• _Exercise instructions_: The finished copy must match the records exactly, except that it contains no pictures.

(Given entries)

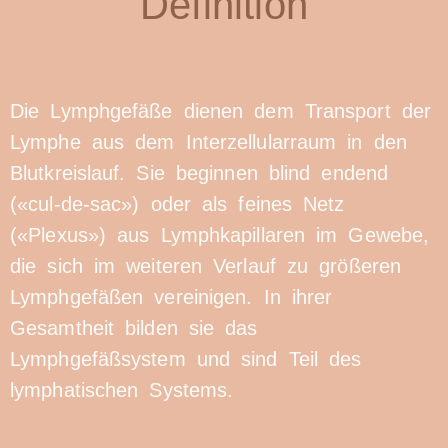
Definition
Die Lymphgefäße dienen dem Transport der
Lymphe aus dem Interzellularraum in den
Blutkreislauf. Sie beginnen blind endend
(«cul-de-sac») oder als feines Netz
(«Plexus») aus Lymphkapillaren im Gewebe,
die sich im weiteren Verlauf zu größeren
Lymphgefäßen vereinigen. In ihrer
Gesamtheit bilden sie das
Lymphgefäßsystem und sind Teil des
lymphatischen Systems.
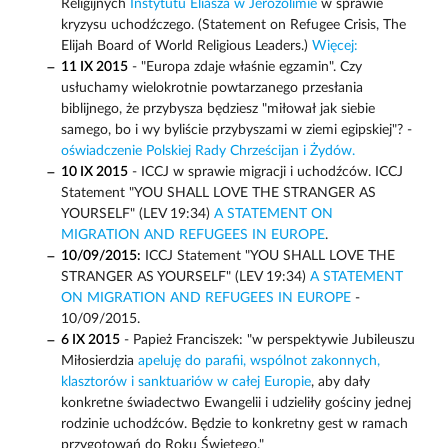
Religijnych
Instytutu Eliasza w Jerozolimie
w sprawie
kryzysu uchodźczego. (Statement on Refugee Crisis, The
Elijah Board of World Religious Leaders.)
Więcej:
11 IX 2015
- "Europa zdaje właśnie egzamin". Czy
usłuchamy wielokrotnie powtarzanego przesłania
biblijnego, że przybysza będziesz "miłował jak siebie
samego, bo i wy byliście przybyszami w ziemi egipskiej"? -
oświadczenie Polskiej Rady Chrześcijan i Żydów.
10 IX 2015
- ICCJ w sprawie migracji i uchodźców. ICCJ
Statement "YOU SHALL LOVE THE STRANGER AS
YOURSELF" (LEV 19:34)
A STATEMENT ON
MIGRATION AND REFUGEES IN EUROPE
.
10/09/2015:
ICCJ Statement "YOU SHALL LOVE THE
STRANGER AS YOURSELF" (LEV 19:34)
A STATEMENT
ON MIGRATION AND REFUGEES IN EUROPE
-
10/09/2015.
6 IX 2015
- Papież Franciszek: "w perspektywie Jubileuszu
Miłosierdzia
apeluję do parafii, wspólnot zakonnych,
klasztorów i sanktuariów w całej Europie
, aby dały
konkretne świadectwo Ewangelii i udzieliły gościny jednej
rodzinie uchodźców. Będzie to konkretny gest w ramach
przygotowań do Roku Świętego."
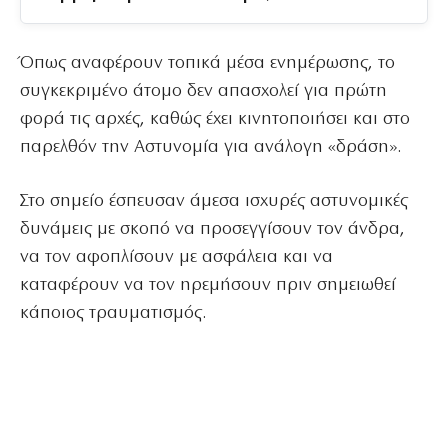
Όπως αναφέρουν τοπικά μέσα ενημέρωσης, το
συγκεκριμένο άτομο δεν απασχολεί για πρώτη
φορά τις αρχές, καθώς έχει κινητοποιήσει και στο
παρελθόν την Αστυνομία για ανάλογη «δράση».
Στο σημείο έσπευσαν άμεσα ισχυρές αστυνομικές
δυνάμεις με σκοπό να προσεγγίσουν τον άνδρα,
να τον αφοπλίσουν με ασφάλεια και να
καταφέρουν να τον ηρεμήσουν πριν σημειωθεί
κάποιος τραυματισμός.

(End Given entries)

• _Response area_:
Definition
Die Lymphgefäße dienen dem Transport der
Lymphe aus dem Interzellularraum in den
Blutkreislauf. Sie beginnen blind endend
(«cul-de-sac») oder als feines Netz
(«Plexus») aus Lymphkapillaren im Gewebe,
die sich im weiteren Verlauf zu größeren
Lymphgefäßen vereinigen. In ihrer
Gesamtheit bilden sie das
Lymphgefäßsystem und sind Teil des
lymphatischen Systems.
Religijnych
Instytutu Eliasza w Jerozolimie
w sprawie
kryzysu uchodźczego. (Statement on Refugee Crisis, The
Elijah Board of World Religious Leaders.)
Więcej:
11 IX 2015
- "Europa zdaje właśnie egzamin". Czy
usłuchamy wielokrotnie powtarzanego przesłania
biblijnego, że przybysza będziesz "miłował jak siebie
samego, bo i wy byliście przybyszami w ziemi egipskiej"? -
oświadczenie Polskiej Rady Chrześcijan i Żydów.
10 IX 2015
- ICCJ w sprawie migracji i uchodźców. ICCJ
Statement "YOU SHALL LOVE THE STRANGER AS
YOURSELF" (LEV 19:34)
A STATEMENT ON
MIGRATION AND REFUGEES IN EUROPE
.
10/09/2015:
ICCJ Statement "YOU SHALL LOVE THE
STRANGER AS YOURSELF" (LEV 19:34)
A STATEMENT
ON MIGRATION AND REFUGEES IN EUROPE
-
10/09/2015.
6 IX 2015
- Papież Franciszek: "w perspektywie Jubileuszu
Miłosierdzia
apeluję do parafii, wspólnot zakonnych,
klasztorów i sanktuariów w całej Europie
, aby dały
konkretne świadectwo Ewangelii i udzieliły gościny jednej
rodzinie uchodźców. Będzie to konkretny gest w ramach
przygotowań do Roku Świętego."
Όπως αναφέρουν τοπικά μέσα ενημέρωσης, το
συγκεκριμένο άτομο δεν απασχολεί για πρώτη
φορά τις αρχές, καθώς έχει κινητοποιήσει και στο
παρελθόν την Αστυνομία για ανάλογη «δράση».
Στο σημείο έσπευσαν άμεσα ισχυρές αστυνομικές
δυνάμεις με σκοπό να προσεγγίσουν τον άνδρα,
να τον αφοπλίσουν με ασφάλεια και να
καταφέρουν να τον ηρεμήσουν πριν σημειωθεί
κάποιος τραυματισμός.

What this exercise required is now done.